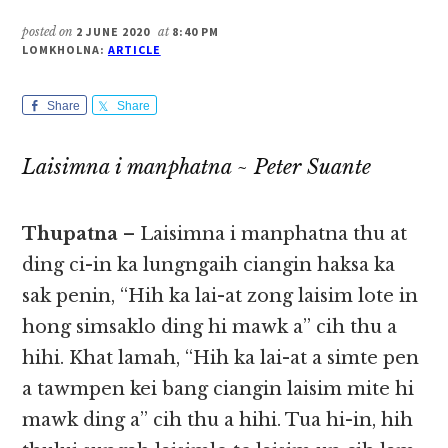
posted on
2 JUNE 2020
at
8:40 PM
LOMKHOLNA:
ARTICLE
Share
Share
Laisimna i manphatna ~ Peter Suante
Thupatna
– Laisimna i manphatna thu at
ding ci-in ka lungngaih ciangin haksa ka
sak penin, “Hih ka lai-at zong laisim lote in
hong simsaklo​​ ding hi mawk a” cih thu a
hihi. Khat lamah, “Hih ka lai-at a simte pen
a tawmpen kei bang ciangin laisim mite hi
mawk ding a” cih thu a hihi. Tua hi-in, hih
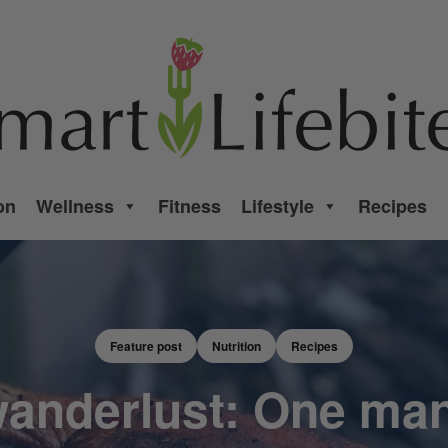
on
Wellness
Fitness
Lifestyle
Recipes
Feature post
Nutrition
Recipes
anderlust: One man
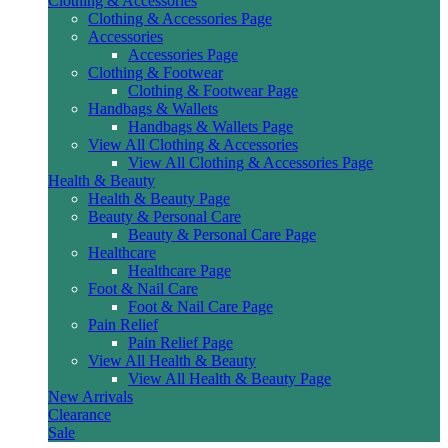
Clothing & Accessories
Clothing & Accessories Page
Accessories
Accessories Page
Clothing & Footwear
Clothing & Footwear Page
Handbags & Wallets
Handbags & Wallets Page
View All Clothing & Accessories
View All Clothing & Accessories Page
Health & Beauty
Health & Beauty Page
Beauty & Personal Care
Beauty & Personal Care Page
Healthcare
Healthcare Page
Foot & Nail Care
Foot & Nail Care Page
Pain Relief
Pain Relief Page
View All Health & Beauty
View All Health & Beauty Page
New Arrivals
Clearance
Sale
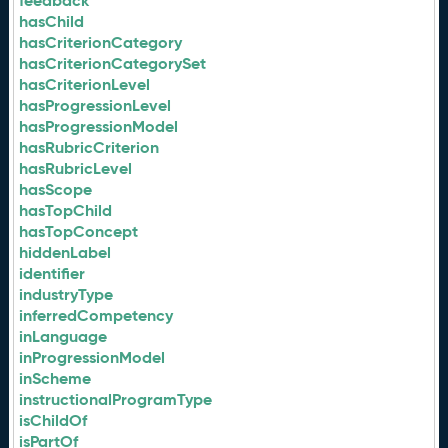
feedback
hasChild
hasCriterionCategory
hasCriterionCategorySet
hasCriterionLevel
hasProgressionLevel
hasProgressionModel
hasRubricCriterion
hasRubricLevel
hasScope
hasTopChild
hasTopConcept
hiddenLabel
identifier
industryType
inferredCompetency
inLanguage
inProgressionModel
inScheme
instructionalProgramType
isChildOf
isPartOf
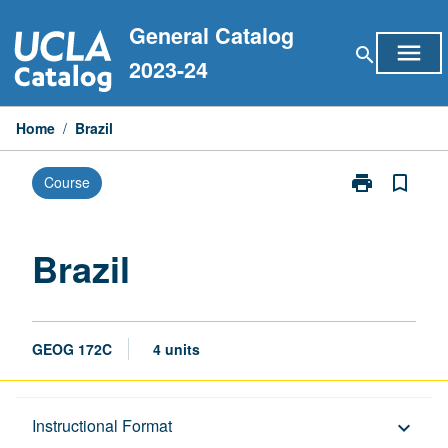
Skip
General Catalog
to
menu
search
content
2023-24
Home
/
Brazil
print
bookmark_border
Course
Print
Brazil
page
Brazil
GEOG 172C
4 units
Description
Instructional Format
keyboard_arrow_down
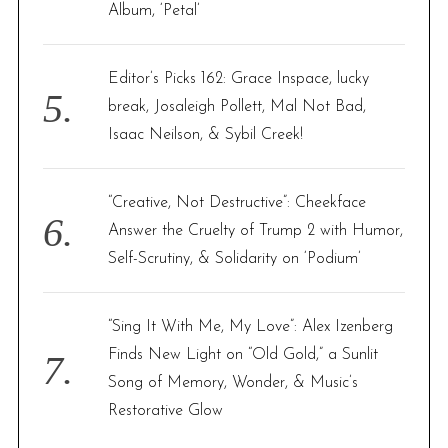
Album, ‘Petal’
Editor’s Picks 162: Grace Inspace, lucky
break, Josaleigh Pollett, Mal Not Bad,
Isaac Neilson, & Sybil Creek!
“Creative, Not Destructive”: Cheekface
Answer the Cruelty of Trump 2 with Humor,
Self-Scrutiny, & Solidarity on ‘Podium’
“Sing It With Me, My Love”: Alex Izenberg
Finds New Light on “Old Gold,” a Sunlit
Song of Memory, Wonder, & Music’s
Restorative Glow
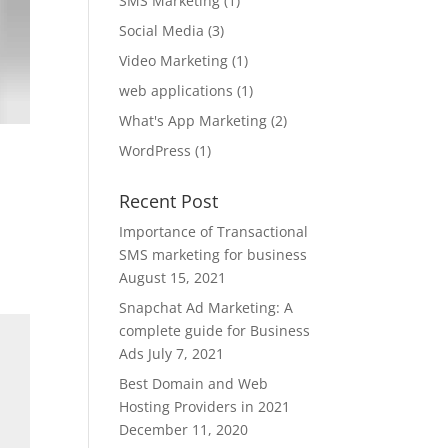
SMS Marketing
(1)
Social Media
(3)
Video Marketing
(1)
web applications
(1)
What's App Marketing
(2)
WordPress
(1)
Recent Post
Importance of Transactional
SMS marketing for business
August 15, 2021
Snapchat Ad Marketing: A
complete guide for Business
Ads
July 7, 2021
Best Domain and Web
Hosting Providers in 2021
December 11, 2020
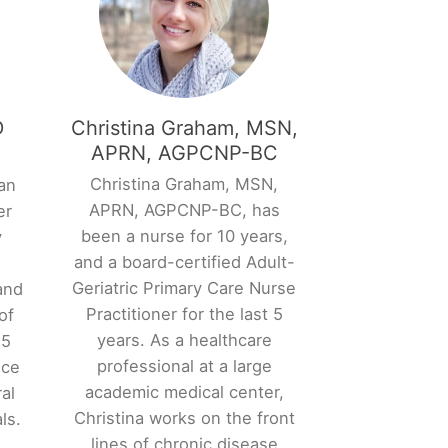
D
Christina Graham, MSN,
APRN, AGPCNP-BC
Christina Graham, MSN,
an
APRN, AGPCNP-BC, has
er
been a nurse for 10 years,
y
and a board-certified Adult-
l
Geriatric Primary Care Nurse
and
Practitioner for the last 5
of
years. As a healthcare
15
professional at a large
nce
academic medical center,
al
Christina works on the front
ls.
lines of chronic disease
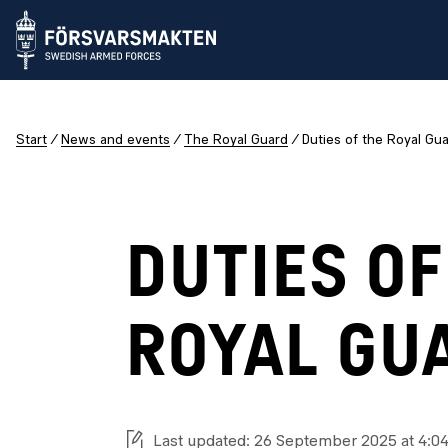
Start
News and events
The Royal Guard
Duties of the Royal Gu
DUTIES OF
ROYAL GU
Last updated: 26 September 2025 at 4:0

Work item:
Copy each line of the records above without change, but do not include any picture.

Answer to the problem:
posted on
2 JUNE 2020
at
8:40 PM
LOMKHOLNA:
ARTICLE
Share
Share
Laisimna i manphatna ~ Peter Suante
Thupatna
– Laisimna i manphatna thu at
ding ci-in ka lungngaih ciangin haksa ka
sak penin, “Hih ka lai-at zong laisim lote in
hong simsaklo​​ ding hi mawk a” cih thu a
hihi. Khat lamah, “Hih ka lai-at a simte pen
a tawmpen kei bang ciangin laisim mite hi
mawk ding a” cih thu a hihi. Tua hi-in, hih
on
Wellness
Fitness
Lifestyle
Recipes
Feature post
Nutrition
Recipes
anderlust: One man
Clothing & Accessories
Clothing & Accessories Page
Accessories
Accessories Page
Clothing & Footwear
Clothing & Footwear Page
Handbags & Wallets
Handbags & Wallets Page
View All Clothing & Accessories
View All Clothing & Accessories Page
Health & Beauty
Health & Beauty Page
Beauty & Personal Care
Beauty & Personal Care Page
Healthcare
Healthcare Page
Foot & Nail Care
Foot & Nail Care Page
Pain Relief
Pain Relief Page
View All Health & Beauty
View All Health & Beauty Page
New Arrivals
Clearance
Sale
feedback
hasChild
hasCriterionCategory
hasCriterionCategorySet
hasCriterionLevel
hasProgressionLevel
hasProgressionModel
hasRubricCriterion
hasRubricLevel
hasScope
hasTopChild
hasTopConcept
hiddenLabel
identifier
industryType
inferredCompetency
inLanguage
inProgressionModel
inScheme
instructionalProgramType
isChildOf
isPartOf
Skip
General Catalog
to
menu
search
content
2023-24
Home
/
Brazil
print
bookmark_border
Course
Print
Brazil
page
Brazil
GEOG 172C
4 units
Description
Instructional Format
keyboard_arrow_down
Album, ‘Petal’
Editor’s Picks 162: Grace Inspace, lucky
break, Josaleigh Pollett, Mal Not Bad,
Isaac Neilson, & Sybil Creek!
“Creative, Not Destructive”: Cheekface
Answer the Cruelty of Trump 2 with Humor,
Self-Scrutiny, & Solidarity on ‘Podium’
“Sing It With Me, My Love”: Alex Izenberg
Finds New Light on “Old Gold,” a Sunlit
Song of Memory, Wonder, & Music’s
Restorative Glow
SMS Marketing
(1)
Social Media
(3)
Video Marketing
(1)
web applications
(1)
What's App Marketing
(2)
WordPress
(1)
Recent Post
Importance of Transactional
SMS marketing for business
August 15, 2021
Snapchat Ad Marketing: A
complete guide for Business
Ads
July 7, 2021
Best Domain and Web
Hosting Providers in 2021
December 11, 2020
D
Christina Graham, MSN,
APRN, AGPCNP-BC
Christina Graham, MSN,
an
APRN, AGPCNP-BC, has
er
been a nurse for 10 years,
y
and a board-certified Adult-
l
Geriatric Primary Care Nurse
and
Practitioner for the last 5
of
years. As a healthcare
15
professional at a large
nce
academic medical center,
al
Christina works on the front
ls.
lines of chronic disease
Start
News and events
The Royal Guard
Duties of the Royal Gu
DUTIES OF
ROYAL GU
Last updated: 26 September 2025 at 4:0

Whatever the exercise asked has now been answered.